O uso de agrotóxicos no Brasil e no mundo

Enviada em 28/05/2020

Desde que o homem deixou de ser nômade, no período neolítico, a agricultura aparece intrínseca à sobrevivência da sociedade. A partir de então, o manejo do solo e dos alimentos nunca deixou de ser aprimorado, tendo encontrado seu maior êxito na década de 1950 com o evento da Revolução Verde, que introduziu os agrotóxicos e insuflou o agronegócio na economia brasileira. Entretanto, a permissividade do uso desses defensivos agrícolas colocou nosso país como seu maior consumidor do mundo, o que, comprovadamente, traz riscos à saúde humana e ao meio ambiente. Com efeito, faz-se necessária a implantação de medidas que dialoguem tanto com a economia, como com a sustentabilidade.

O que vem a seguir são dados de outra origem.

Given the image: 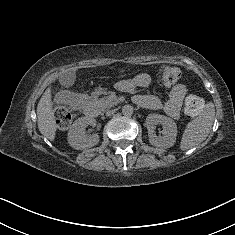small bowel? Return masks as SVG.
<instances>
[{
    "instance_id": "c3829d8e",
    "label": "small bowel",
    "mask_w": 235,
    "mask_h": 235,
    "mask_svg": "<svg viewBox=\"0 0 235 235\" xmlns=\"http://www.w3.org/2000/svg\"><path fill=\"white\" fill-rule=\"evenodd\" d=\"M150 82L149 77L146 74L138 75L132 83L124 81L119 84L120 88H142L148 85ZM187 93V88L183 84L175 85L166 100H162L153 95L137 94L133 97L136 104L148 108L163 110L169 117L176 119L179 116L183 99Z\"/></svg>"
}]
</instances>
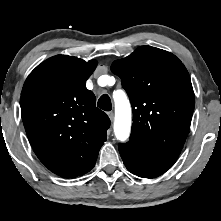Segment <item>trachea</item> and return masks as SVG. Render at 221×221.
Returning <instances> with one entry per match:
<instances>
[{
	"label": "trachea",
	"instance_id": "trachea-1",
	"mask_svg": "<svg viewBox=\"0 0 221 221\" xmlns=\"http://www.w3.org/2000/svg\"><path fill=\"white\" fill-rule=\"evenodd\" d=\"M97 106L104 111H110L112 104L109 96L106 94L102 95L98 100Z\"/></svg>",
	"mask_w": 221,
	"mask_h": 221
}]
</instances>
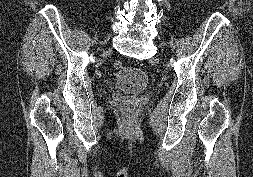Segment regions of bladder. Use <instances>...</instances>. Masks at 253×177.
Returning a JSON list of instances; mask_svg holds the SVG:
<instances>
[{
  "label": "bladder",
  "instance_id": "31cf9c89",
  "mask_svg": "<svg viewBox=\"0 0 253 177\" xmlns=\"http://www.w3.org/2000/svg\"><path fill=\"white\" fill-rule=\"evenodd\" d=\"M113 85L118 88L138 89L149 83L147 74L137 67L122 68L113 78Z\"/></svg>",
  "mask_w": 253,
  "mask_h": 177
}]
</instances>
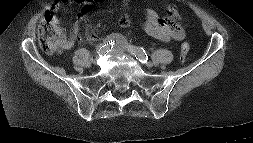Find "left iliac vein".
<instances>
[{"label": "left iliac vein", "instance_id": "1", "mask_svg": "<svg viewBox=\"0 0 253 143\" xmlns=\"http://www.w3.org/2000/svg\"><path fill=\"white\" fill-rule=\"evenodd\" d=\"M131 49H132V46H129V47H128V52L131 53V52H132ZM145 64H146L147 67H151V66H152V63H151V62H146Z\"/></svg>", "mask_w": 253, "mask_h": 143}]
</instances>
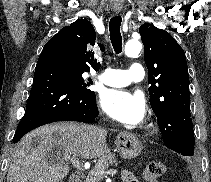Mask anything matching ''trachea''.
Masks as SVG:
<instances>
[{
  "instance_id": "1",
  "label": "trachea",
  "mask_w": 211,
  "mask_h": 182,
  "mask_svg": "<svg viewBox=\"0 0 211 182\" xmlns=\"http://www.w3.org/2000/svg\"><path fill=\"white\" fill-rule=\"evenodd\" d=\"M121 21L122 19L120 16H114L109 22L110 40L116 53H121L122 51V37L120 32Z\"/></svg>"
}]
</instances>
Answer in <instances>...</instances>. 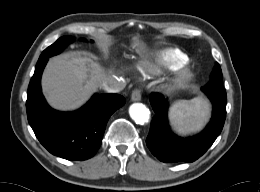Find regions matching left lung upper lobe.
<instances>
[{"mask_svg": "<svg viewBox=\"0 0 260 192\" xmlns=\"http://www.w3.org/2000/svg\"><path fill=\"white\" fill-rule=\"evenodd\" d=\"M222 83H223L222 71L220 65L216 63L214 70L211 73L210 81L207 85L209 86L222 85Z\"/></svg>", "mask_w": 260, "mask_h": 192, "instance_id": "1", "label": "left lung upper lobe"}]
</instances>
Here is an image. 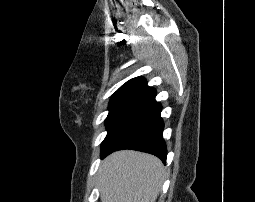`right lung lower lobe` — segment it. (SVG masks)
Here are the masks:
<instances>
[{
  "instance_id": "right-lung-lower-lobe-1",
  "label": "right lung lower lobe",
  "mask_w": 255,
  "mask_h": 202,
  "mask_svg": "<svg viewBox=\"0 0 255 202\" xmlns=\"http://www.w3.org/2000/svg\"><path fill=\"white\" fill-rule=\"evenodd\" d=\"M161 108L155 102L134 115L112 139L101 158L117 150L133 149L153 154L165 163L167 149L162 135Z\"/></svg>"
}]
</instances>
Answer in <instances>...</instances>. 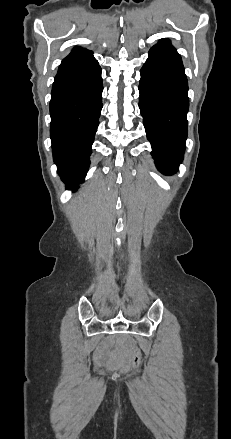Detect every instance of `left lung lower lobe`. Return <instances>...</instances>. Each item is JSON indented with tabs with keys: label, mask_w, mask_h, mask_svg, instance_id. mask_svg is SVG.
I'll use <instances>...</instances> for the list:
<instances>
[{
	"label": "left lung lower lobe",
	"mask_w": 231,
	"mask_h": 439,
	"mask_svg": "<svg viewBox=\"0 0 231 439\" xmlns=\"http://www.w3.org/2000/svg\"><path fill=\"white\" fill-rule=\"evenodd\" d=\"M139 108L156 166L165 175L178 170L187 138L188 82L180 54L153 46L143 65Z\"/></svg>",
	"instance_id": "1"
}]
</instances>
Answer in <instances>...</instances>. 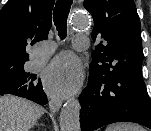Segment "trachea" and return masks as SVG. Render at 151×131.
Listing matches in <instances>:
<instances>
[{
  "instance_id": "obj_1",
  "label": "trachea",
  "mask_w": 151,
  "mask_h": 131,
  "mask_svg": "<svg viewBox=\"0 0 151 131\" xmlns=\"http://www.w3.org/2000/svg\"><path fill=\"white\" fill-rule=\"evenodd\" d=\"M73 0H57L53 11V21L61 39L67 35V18Z\"/></svg>"
}]
</instances>
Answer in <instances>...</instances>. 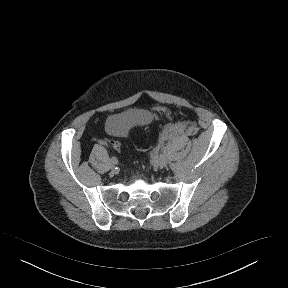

Em primeira análise, a agricultura de exportação se faz presente como uma herança colonial, tendo permanecido, até hodiernamente, como grande partícipe do Produto Interno Bruto (PIB) nacional. Nesse ínterim, o surgimento de empresas de insumos agrícolas, a partir da Revolução Verde, contribuiu para que o Brasil obtivesse posição de destaque internacional como agroexportador. Todavia, essa ascensão da agricultura brasileira contribuiu para que essas empresas, a exemplo da Monsanto, Bayer e Syngenta, obtivesse grande influência nas tomadas de decisões desse setor, visando a um maior lucro com a grande utilização de seus químicos, em detrimento da saúde alimentar.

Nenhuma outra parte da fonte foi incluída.